(Document layout analysis data)
* * *

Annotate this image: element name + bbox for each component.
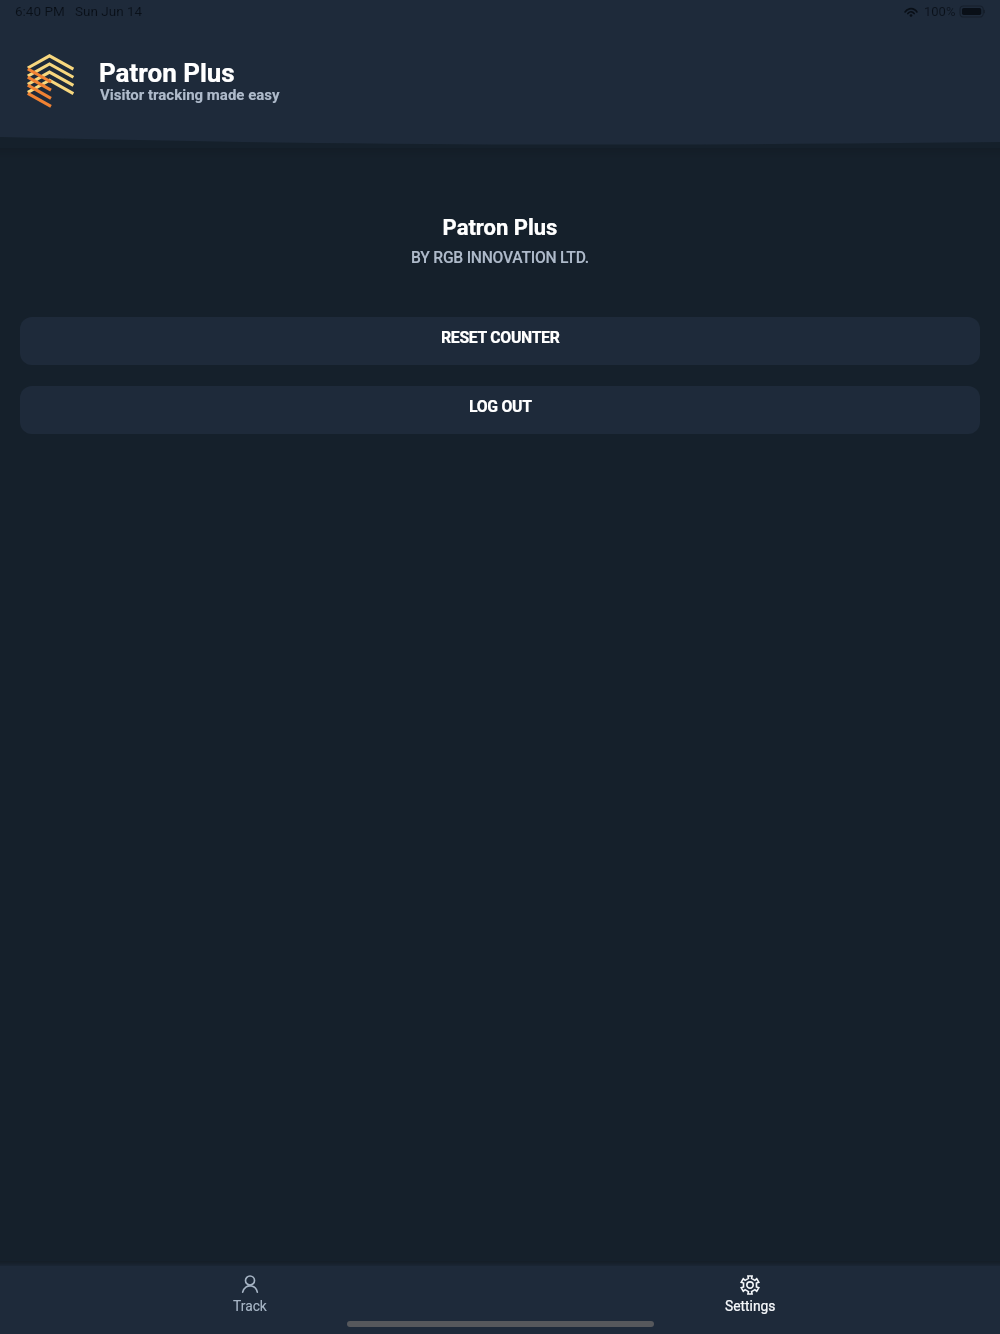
staticText: Patron Plus xyxy=(99,58,235,88)
staticText: LOG OUT xyxy=(469,397,532,416)
button[interactable]: Settings xyxy=(500,1266,1000,1321)
staticText: Track xyxy=(233,1298,267,1314)
staticText: RESET COUNTER xyxy=(441,328,560,347)
staticText: Patron Plus xyxy=(0,215,1000,241)
other: Settings xyxy=(740,1274,760,1296)
staticText: Visitor tracking made easy xyxy=(100,86,280,104)
other: Patron Plus logo xyxy=(26,54,74,108)
staticText: BY RGB INNOVATION LTD. xyxy=(0,248,1000,266)
button[interactable]: LOG OUT xyxy=(20,386,980,434)
other: Track xyxy=(239,1274,261,1296)
button[interactable]: RESET COUNTER xyxy=(20,317,980,365)
staticText: Sun Jun 14 xyxy=(75,3,143,19)
staticText: 6:40 PM xyxy=(15,3,65,19)
staticText: 100% xyxy=(924,4,956,19)
button[interactable]: Track xyxy=(0,1266,500,1321)
staticText: Settings xyxy=(725,1298,776,1314)
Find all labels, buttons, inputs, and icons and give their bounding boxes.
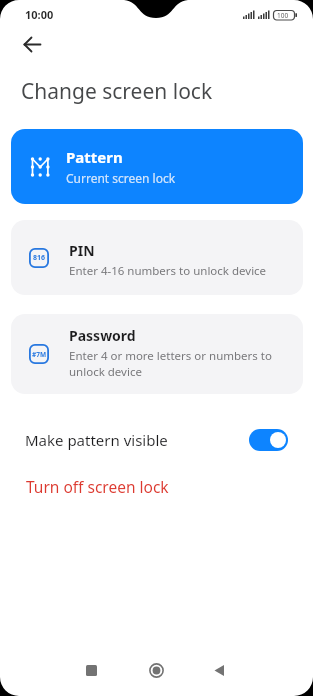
button[interactable]: Turn off screen lock <box>10 470 169 502</box>
button[interactable]: #7M <box>11 314 303 394</box>
staticText: #7M <box>32 350 47 359</box>
button[interactable] <box>194 648 244 692</box>
staticText: Make pattern visible <box>25 430 168 450</box>
button[interactable] <box>14 28 50 60</box>
button[interactable]: 816 <box>11 220 303 295</box>
staticText: Enter 4-16 numbers to unlock device <box>69 263 267 279</box>
staticText: 10:00 <box>25 7 54 22</box>
staticText: Change screen lock <box>21 77 213 106</box>
button[interactable] <box>131 648 181 692</box>
staticText: Enter 4 or more letters or numbers to un… <box>69 348 272 380</box>
staticText: Turn off screen lock <box>26 476 169 497</box>
staticText: PIN <box>69 241 95 260</box>
button[interactable] <box>66 648 116 692</box>
staticText: Current screen lock <box>66 170 176 186</box>
staticText: Password <box>69 326 136 345</box>
staticText: Pattern <box>66 147 123 167</box>
staticText: 100 <box>277 11 289 20</box>
button[interactable]: Pattern <box>11 129 303 204</box>
button[interactable]: Make pattern visible <box>25 421 288 459</box>
staticText: 816 <box>33 253 46 263</box>
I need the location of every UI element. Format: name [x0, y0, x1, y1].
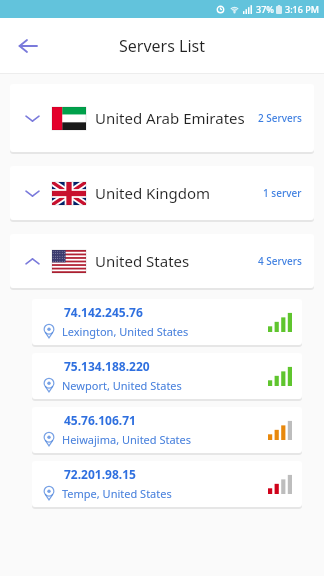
staticText: 3:16 PM	[285, 3, 319, 15]
staticText: 74.142.245.76	[64, 304, 143, 320]
staticText: 37%	[256, 3, 274, 15]
button[interactable]: 75.134.188.220	[32, 353, 302, 401]
staticText: United Kingdom	[95, 183, 263, 203]
staticText: 72.201.98.15	[64, 466, 136, 482]
button[interactable]: 45.76.106.71	[32, 407, 302, 455]
button[interactable]: 74.142.245.76	[32, 299, 302, 347]
staticText: 1 server	[263, 186, 302, 200]
staticText: 4 Servers	[258, 254, 302, 268]
staticText: 45.76.106.71	[64, 412, 136, 428]
button[interactable]: 72.201.98.15	[32, 461, 302, 509]
staticText: Lexington, United States	[62, 324, 189, 339]
button[interactable]: United Arab Emirates	[10, 84, 314, 154]
staticText: Newport, United States	[62, 378, 182, 393]
staticText: Heiwajima, United States	[62, 432, 192, 447]
staticText: Servers List	[119, 35, 205, 57]
staticText: Tempe, United States	[62, 486, 172, 501]
button[interactable]: United States	[10, 234, 314, 290]
staticText: 75.134.188.220	[64, 358, 150, 374]
button[interactable]: Back	[8, 26, 48, 66]
staticText: United Arab Emirates	[95, 108, 258, 128]
staticText: United States	[95, 251, 258, 271]
button[interactable]: United Kingdom	[10, 166, 314, 222]
staticText: 2 Servers	[258, 111, 302, 125]
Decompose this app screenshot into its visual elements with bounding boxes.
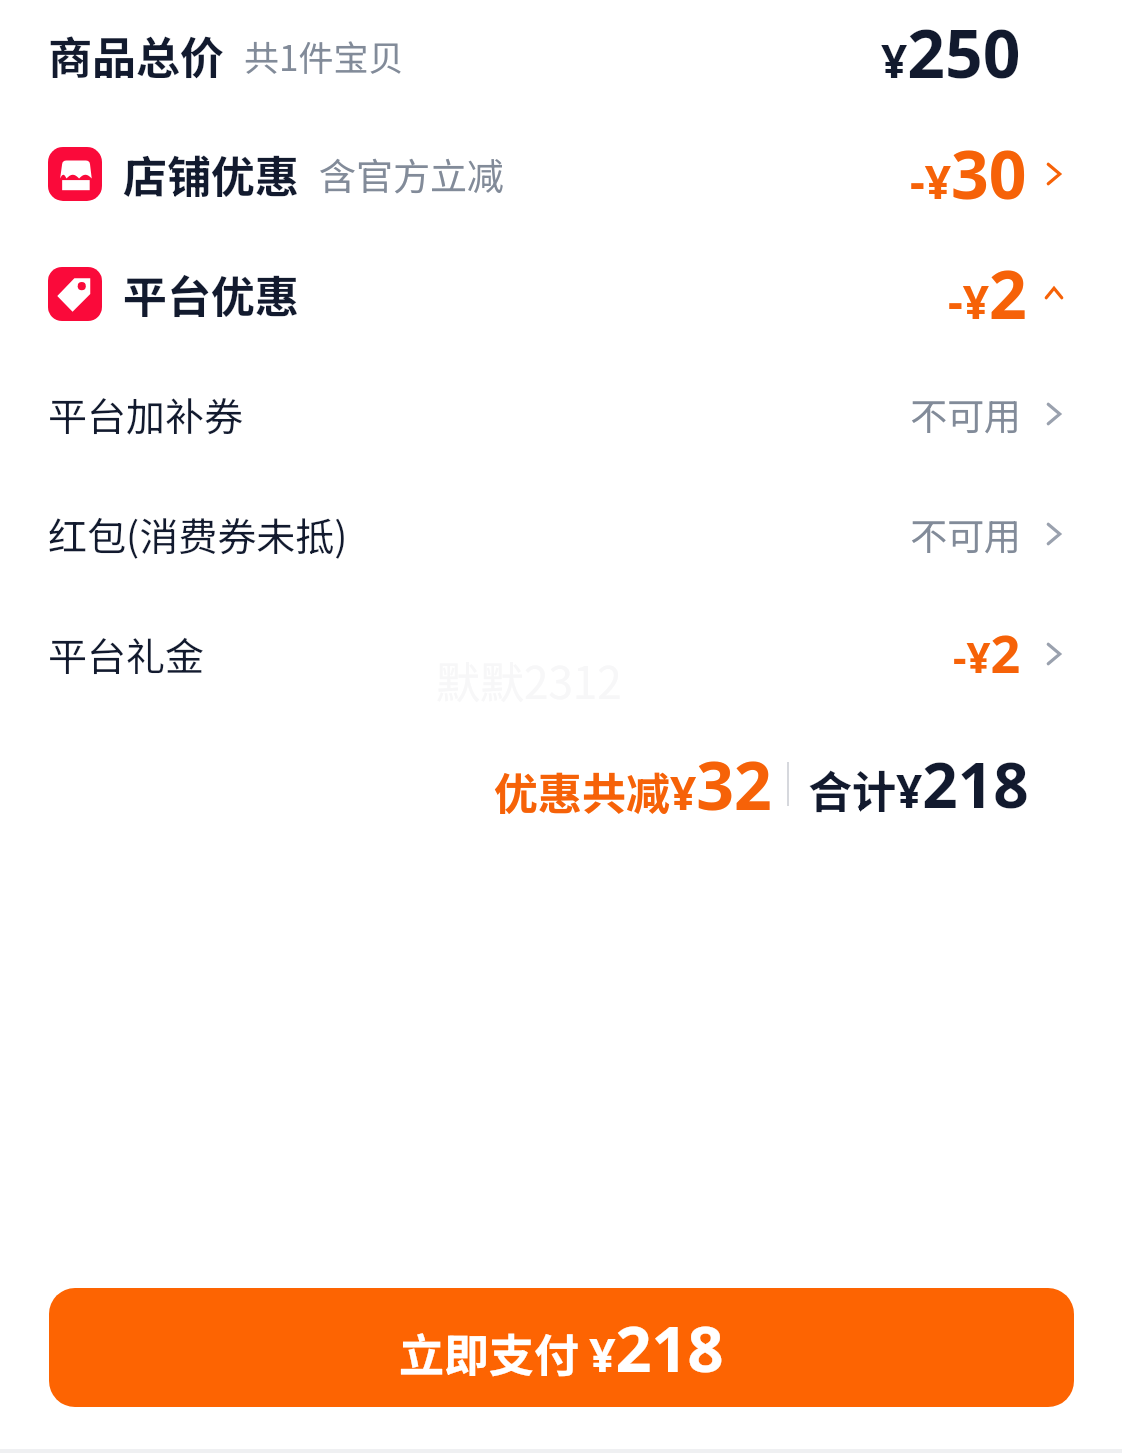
staticText: 优惠共减¥32 bbox=[494, 739, 772, 829]
button[interactable]: 红包(消费券未抵) bbox=[0, 474, 1122, 594]
staticText: 红包(消费券未抵) bbox=[48, 506, 348, 562]
button[interactable]: 平台加补券 bbox=[0, 354, 1122, 474]
staticText: -¥2 bbox=[948, 248, 1027, 338]
other: 红包(消费券未抵) bbox=[1034, 514, 1074, 554]
other: 收起平台优惠 bbox=[1034, 274, 1074, 314]
staticText: 平台礼金 bbox=[48, 626, 205, 682]
other: 店铺优惠详情 bbox=[1034, 154, 1074, 194]
staticText: 商品总价 bbox=[48, 23, 224, 87]
staticText: 合计¥218 bbox=[808, 742, 1029, 826]
other: 平台礼金 bbox=[1034, 634, 1074, 674]
staticText: 默默2312 bbox=[436, 648, 622, 712]
staticText: 立即支付 ¥218 bbox=[399, 1305, 724, 1391]
button[interactable]: 店铺优惠 bbox=[0, 114, 1122, 234]
button[interactable]: 平台优惠 bbox=[0, 234, 1122, 354]
staticText: 平台加补券 bbox=[48, 386, 244, 442]
other: 平台加补券 bbox=[1034, 394, 1074, 434]
staticText: 含官方立减 bbox=[319, 147, 504, 201]
staticText: ¥250 bbox=[881, 7, 1021, 97]
button[interactable]: 平台礼金 bbox=[0, 594, 1122, 714]
staticText: 店铺优惠 bbox=[123, 142, 299, 206]
staticText: 共1件宝贝 bbox=[244, 30, 404, 81]
staticText: 不可用 bbox=[910, 387, 1021, 441]
staticText: -¥2 bbox=[953, 617, 1021, 688]
staticText: 不可用 bbox=[910, 507, 1021, 561]
staticText: 平台优惠 bbox=[123, 262, 299, 326]
staticText: -¥30 bbox=[910, 128, 1027, 218]
button[interactable]: 立即支付 ¥218 bbox=[49, 1288, 1074, 1407]
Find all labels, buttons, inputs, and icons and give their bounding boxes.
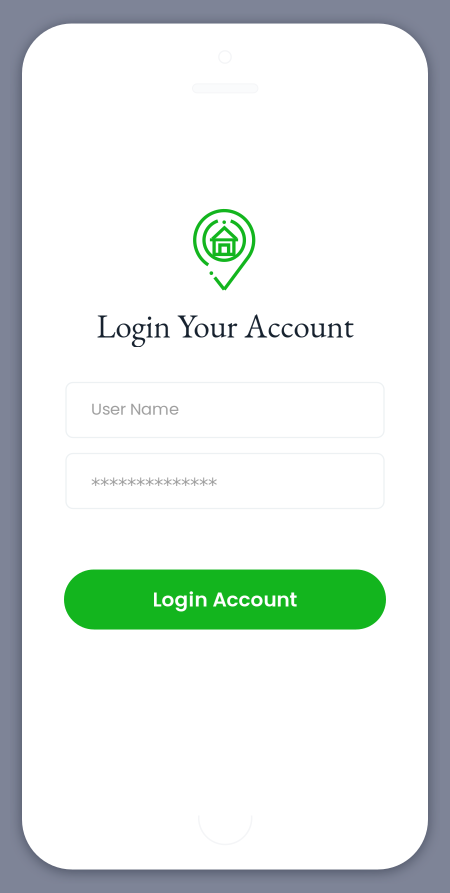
staticText: Login Account [152,586,298,614]
staticText: ************** [91,474,217,496]
staticText: User Name [91,398,179,420]
button[interactable]: User Name [66,382,384,438]
button[interactable]: ************** [66,454,384,508]
button[interactable]: Login Account [64,570,386,630]
staticText: Login Your Account [96,304,354,347]
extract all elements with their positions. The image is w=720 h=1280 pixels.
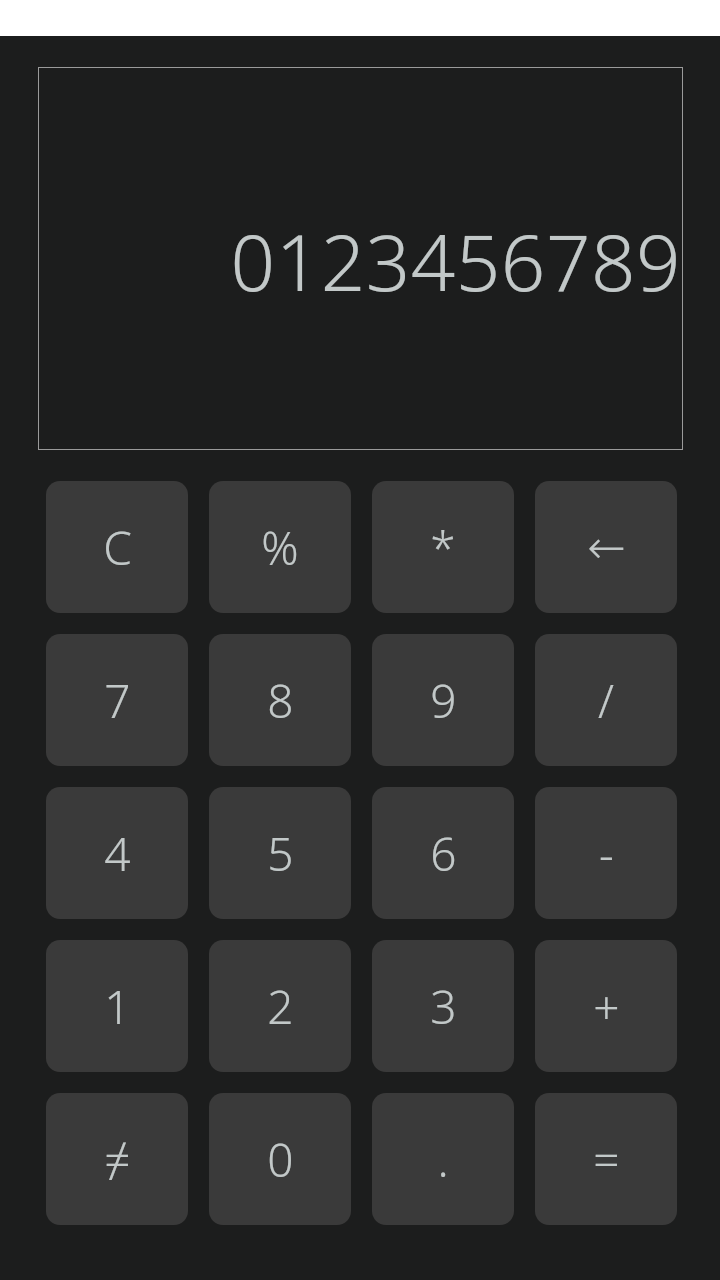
staticText: ≠: [104, 1128, 131, 1191]
button[interactable]: 7: [46, 634, 188, 766]
button[interactable]: =: [535, 1093, 677, 1225]
button[interactable]: +: [535, 940, 677, 1072]
staticText: =: [593, 1128, 620, 1191]
staticText: *: [430, 516, 456, 579]
button[interactable]: 6: [372, 787, 514, 919]
button[interactable]: /: [535, 634, 677, 766]
button[interactable]: Backspace: [535, 481, 677, 613]
staticText: 8: [267, 669, 294, 732]
button[interactable]: 9: [372, 634, 514, 766]
staticText: /: [598, 669, 614, 732]
staticText: 9: [430, 669, 457, 732]
staticText: 5: [267, 822, 294, 885]
staticText: 4: [104, 822, 131, 885]
staticText: +: [593, 975, 620, 1038]
button[interactable]: *: [372, 481, 514, 613]
button[interactable]: %: [209, 481, 351, 613]
staticText: %: [261, 516, 299, 579]
staticText: 1: [104, 975, 131, 1038]
staticText: -: [599, 822, 614, 885]
button[interactable]: 5: [209, 787, 351, 919]
button[interactable]: .: [372, 1093, 514, 1225]
button[interactable]: -: [535, 787, 677, 919]
staticText: 7: [104, 669, 131, 732]
staticText: ←: [587, 520, 626, 574]
staticText: 3: [430, 975, 457, 1038]
staticText: 0123456789: [38, 208, 681, 314]
staticText: C: [103, 516, 132, 579]
button[interactable]: 1: [46, 940, 188, 1072]
button[interactable]: 2: [209, 940, 351, 1072]
staticText: 6: [430, 822, 457, 885]
button[interactable]: C: [46, 481, 188, 613]
staticText: .: [437, 1128, 449, 1191]
button[interactable]: 4: [46, 787, 188, 919]
staticText: 0: [267, 1128, 294, 1191]
button[interactable]: 3: [372, 940, 514, 1072]
button[interactable]: 8: [209, 634, 351, 766]
button[interactable]: 0: [209, 1093, 351, 1225]
button[interactable]: Not equal: [46, 1093, 188, 1225]
staticText: 2: [267, 975, 294, 1038]
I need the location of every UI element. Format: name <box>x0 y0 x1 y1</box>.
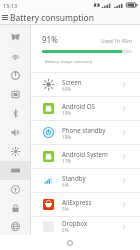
button[interactable]: Brightness <box>0 142 30 161</box>
staticText: Battery usage summary <box>45 59 93 65</box>
staticText: 15:13 <box>3 2 18 9</box>
staticText: Battery consumption <box>10 12 94 24</box>
button[interactable]: Screen lock <box>0 199 30 218</box>
button[interactable]: Android OS <box>31 97 140 120</box>
button[interactable]: Home <box>64 237 76 249</box>
staticText: 91 <box>131 2 138 9</box>
button[interactable]: Mobile data <box>0 161 30 180</box>
staticText: 19% <box>62 110 72 116</box>
staticText: 91% <box>42 34 58 45</box>
button[interactable]: Bluetooth <box>0 104 30 123</box>
button[interactable]: Dropbox <box>31 217 140 235</box>
button[interactable]: Android System <box>31 145 140 168</box>
staticText: Android System <box>62 150 108 158</box>
staticText: Android OS <box>62 102 95 110</box>
staticText: 40% <box>62 86 72 92</box>
staticText: 4% <box>62 182 69 188</box>
button[interactable]: NFC <box>0 28 30 47</box>
button[interactable]: AliExpress <box>31 193 140 216</box>
staticText: 3% <box>62 206 69 212</box>
staticText: 2% <box>62 227 69 233</box>
button[interactable]: Power saving <box>0 66 30 85</box>
button[interactable]: Phone standby <box>31 121 140 144</box>
button[interactable]: Wi-Fi <box>0 47 30 66</box>
staticText: Screen <box>62 78 82 86</box>
button[interactable]: Standby <box>31 169 140 192</box>
button[interactable]: Menu <box>0 10 10 25</box>
button[interactable]: Sound <box>0 123 30 142</box>
staticText: Dropbox <box>62 219 88 227</box>
button[interactable]: SIM cards <box>0 85 30 104</box>
staticText: Used 1h 49m <box>101 38 132 45</box>
staticText: Standby <box>62 174 86 182</box>
button[interactable]: Location <box>0 180 30 199</box>
button[interactable]: Language <box>0 218 30 235</box>
staticText: 11% <box>62 158 72 164</box>
staticText: AliExpress <box>62 198 92 206</box>
staticText: Phone standby <box>62 126 106 134</box>
staticText: 18% <box>62 134 72 140</box>
button[interactable]: Screen <box>31 73 140 96</box>
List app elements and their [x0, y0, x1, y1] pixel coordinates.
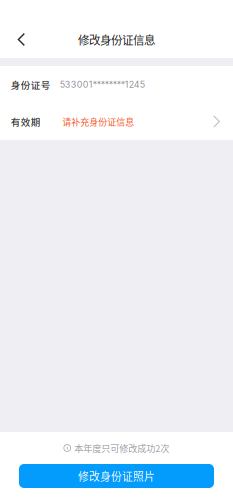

* * *

• Work task
Every line above that includes the word "Enter" should be listed.

• Your response
staticText: Enter 4-16 numbers to unlock device <box>69 263 267 279</box>
staticText: Enter 4 or more letters or numbers to un… <box>69 348 272 380</box>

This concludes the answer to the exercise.